Waunakee Sunset x schlimii. This is the first to bloom from a flask I purchased from Chuck Acker a couple years ago. The flower is tiny (a little over an inch wide), and not too great a shape, but maybe it'll improve. Not sure why it's called "Sunspot."


----------



## Elena (Apr 12, 2008)

Gosh, it's a hairy one. Hopefully the shape will improve, I think it could be a really cute one!


----------



## NYEric (Apr 12, 2008)

Yay besseae hybrids! w/ so much besseae crossed w/ schlimii it looks like a Hanne Popow!


----------



## JeanLux (Apr 13, 2008)

Yay, nice schlimii hybrid! (sorry for the copyright violation Eric  ) Jean


----------



## rdlsreno (Apr 13, 2008)

Looks like a Phrag fischerii! Nice color!


Ramon


----------



## Bolero (Apr 13, 2008)

That's a very cute and very fuzzy pink flower.

I think it has a lot of character as well.


----------



## toddybear (Apr 13, 2008)

Fuzzy little guy!


----------



## NYEric (Apr 13, 2008)

JeanLux said:


> Yay, nice schlimii hybrid! (sorry for the copyright violation Eric  ) Jean



Don't worry!
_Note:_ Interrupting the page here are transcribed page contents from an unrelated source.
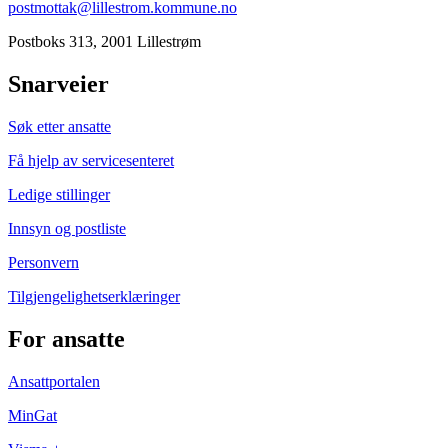
postmottak@lillestrom.kommune.no
Postboks 313, 2001 Lillestrøm
Snarveier
Søk etter ansatte
Få hjelp av servicesenteret
Ledige stillinger
Innsyn og postliste
Personvern
Tilgjengelighetserklæringer
For ansatte
Ansattportalen
MinGat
My lawyers wanted a european trip!


----------



## Greenpaph (Apr 13, 2008)

Very lovely!

:clap::clap:


----------



## SlipperFan (Apr 13, 2008)

rdlsreno said:


> Looks like a Phrag fischerii!
> 
> Ramon


That's what I thought, also. It's about the same size, as well.


----------



## Park Bear (Apr 15, 2008)

sweet


----------



## SlipperFan (Apr 7, 2009)

Here's the second one to bloom from this flask. These have not been good growers -- very slow and weak, but maybe it's my culture. This flower is much better, though.


----------



## goldenrose (Apr 7, 2009)

:clap: :drool: This second one is GORGEOUS!!! How's the flower size on this one? :drool: :clap:


----------



## NYEric (Apr 7, 2009)

Sweet! Yay besseae hybrids! 
Hmmm do I have one of these?


----------



## Phragmatic (Apr 7, 2009)

The second one looks very nice. Another one to put on my list! Thanks for sharing


----------



## Elena (Apr 7, 2009)

The second one looks great, I love it!


----------



## biothanasis (Apr 7, 2009)

So cute both!!! The second has better shape....!!! Nice!!!


----------



## SlipperFan (Apr 7, 2009)

goldenrose said:


> :clap: :drool: This second one is GORGEOUS!!! How's the flower size on this one? :drool: :clap:


I'd say the same size as schlimii.


----------



## Yoyo_Jo (Apr 7, 2009)

Oh yeah, that second bloom is sweet - love how furry it is! :clap:


----------



## Phrag-Plus (Apr 7, 2009)

I like the second one.... Nice colour and fur....


----------



## SlipperKing (Apr 8, 2009)

Yes, the second is a better flower but it's still too hairy! Dot can you give it a shave?oke:


----------



## SlipperFan (Apr 8, 2009)

:rollhappy:


----------